### Goal of the exercise
The number of lines below that contain the word "learn" is all that the answer should hold.

┌────────

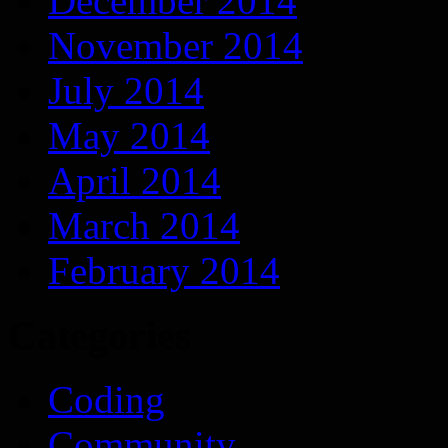
December 2014
November 2014
July 2014
May 2014
April 2014
March 2014
February 2014
Categories
Coding
Community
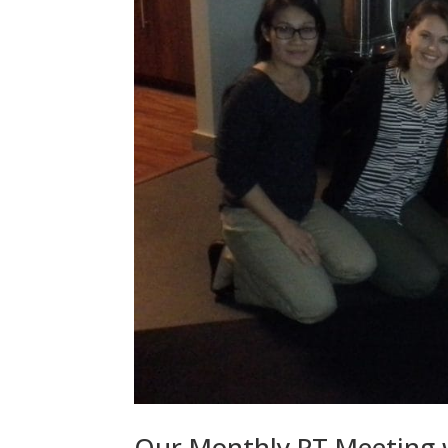
Our Monthly PT Meeting wi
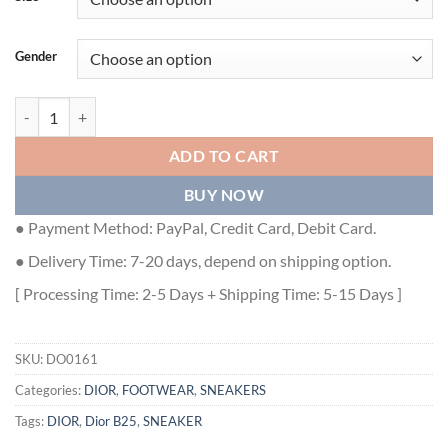
Gender
DIOR B25 RUNNER CASUAL SNEAKERS - DO0161 quantity
ADD TO CART
BUY NOW
● Payment Method: PayPal, Credit Card, Debit Card.
● Delivery Time: 7-20 days, depend on shipping option.
[ Processing Time: 2-5 Days + Shipping Time: 5-15 Days ]
SKU:
DO0161
Categories:
DIOR
,
FOOTWEAR
,
SNEAKERS
Tags:
DIOR
,
Dior B25
,
SNEAKER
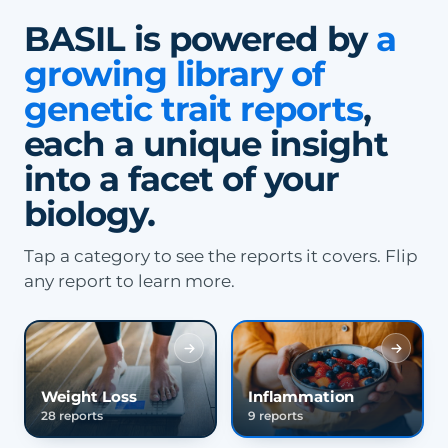
BASIL is powered by
a
growing library of
genetic trait reports
,
each a unique insight
into a facet of your
biology.
Tap a category to see the reports it covers. Flip
any report to learn more.
Weight Loss
Inflammation
28 reports
9 reports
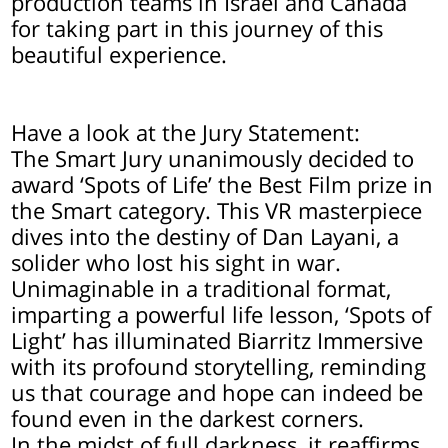
production teams in Israel and Canada
for taking part in this journey of this
beautiful experience.
Have a look at the Jury Statement:
The Smart Jury unanimously decided to
award ‘Spots of Life’ the Best Film prize in
the Smart category. This VR masterpiece
dives into the destiny of Dan Layani, a
solider who lost his sight in war.
Unimaginable in a traditional format,
imparting a powerful life lesson, ‘Spots of
Light’ has illuminated Biarritz Immersive
with its profound storytelling, reminding
us that courage and hope can indeed be
found even in the darkest corners.
In the midst of full darkness, it reaffirms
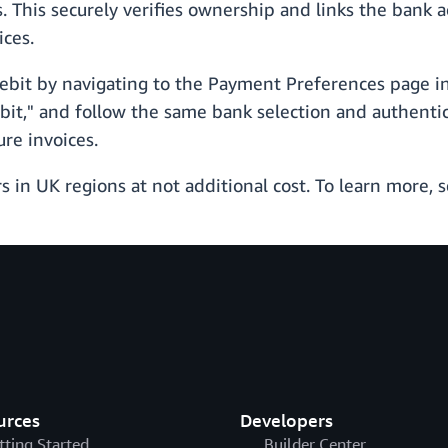
. This securely verifies ownership and links the bank a
ices.
Debit by navigating to the Payment Preferences page i
it," and follow the same bank selection and authentic
re invoices.
rs in UK regions at not additional cost. To learn more, 
urces
Developers
tting Started
Builder Center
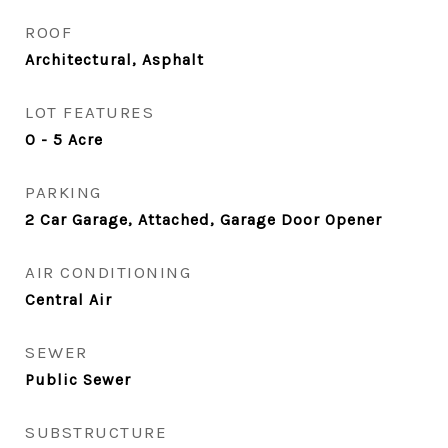
ROOF
Architectural, Asphalt
LOT FEATURES
0 - 5 Acre
PARKING
2 Car Garage, Attached, Garage Door Opener
AIR CONDITIONING
Central Air
SEWER
Public Sewer
SUBSTRUCTURE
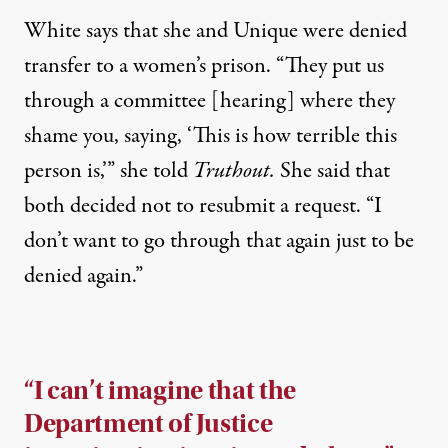
White says that she and Unique were denied
transfer to a women’s prison. “They put us
through a committee [hearing] where they
shame you, saying, ‘This is how terrible this
person is,’” she told
Truthout.
She said that
both decided not to resubmit a request. “I
don’t want to go through that again just to be
denied again.”
“I can’t imagine that the
Department of Justice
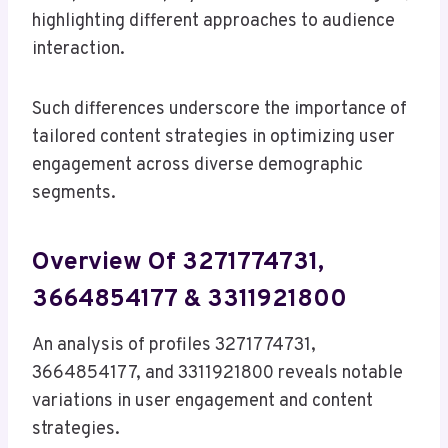
highlighting different approaches to audience
interaction.
Such differences underscore the importance of
tailored content strategies in optimizing user
engagement across diverse demographic
segments.
Overview Of 3271774731,
3664854177 & 3311921800
An analysis of profiles 3271774731,
3664854177, and 3311921800 reveals notable
variations in user engagement and content
strategies.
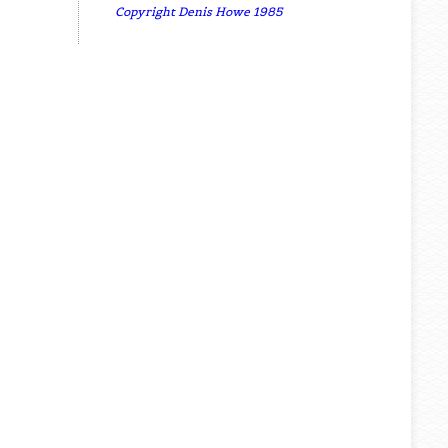
Copyright Denis Howe 1985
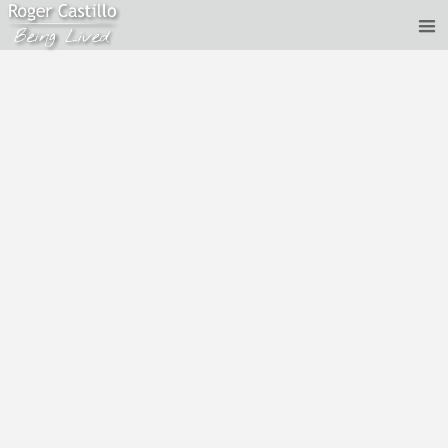
Roger Castillo - Live Satsang - Life and Death
Jan 12, 2017
Recorded live on January 12th, 2017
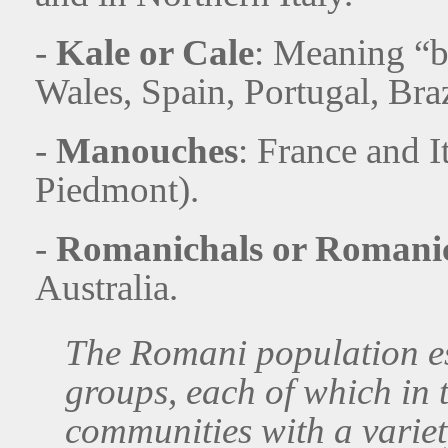
-
Kale or Cale
: Meaning “b
Wales, Spain, Portugal, Braz
-
Manouches
: France and I
Piedmont).
-
Romanichals or Romani
Australia.
The Romani population es
groups, each of which in
communities with a variety 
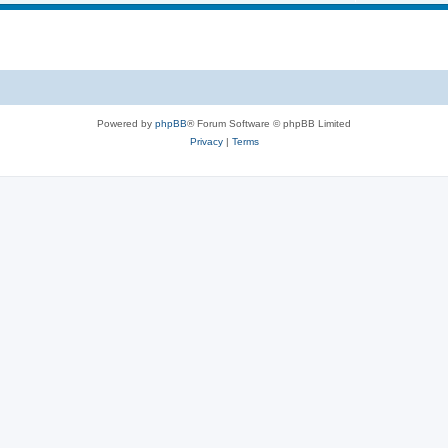
i
s
p
c
i
s
c
s
Powered by
phpBB
® Forum Software © phpBB Limited
Privacy
|
Terms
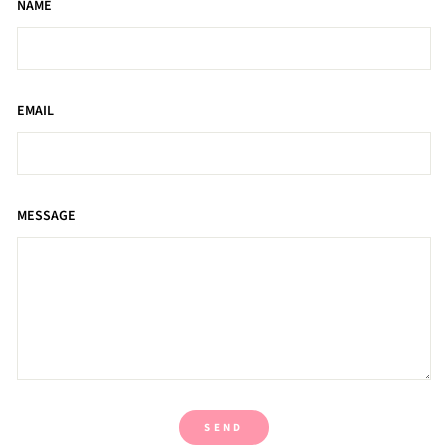
NAME
EMAIL
MESSAGE
SEND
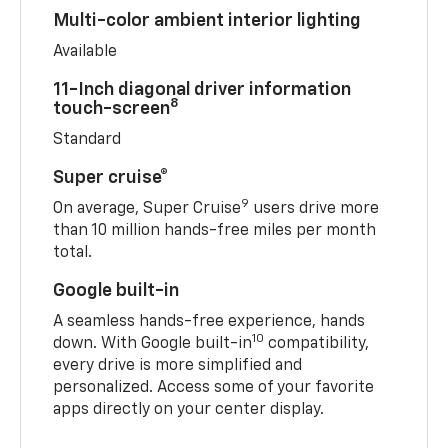
Multi-color ambient interior lighting
Available
11-Inch diagonal driver information
8
touch-screen
Standard
Super cruise®
9
On average, Super Cruise
users drive more
than 10 million hands-free miles per month
total.
Google built-in
A seamless hands-free experience, hands
10
down. With Google built-in
compatibility,
every drive is more simplified and
personalized. Access some of your favorite
apps directly on your center display.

└────────

### Your response
2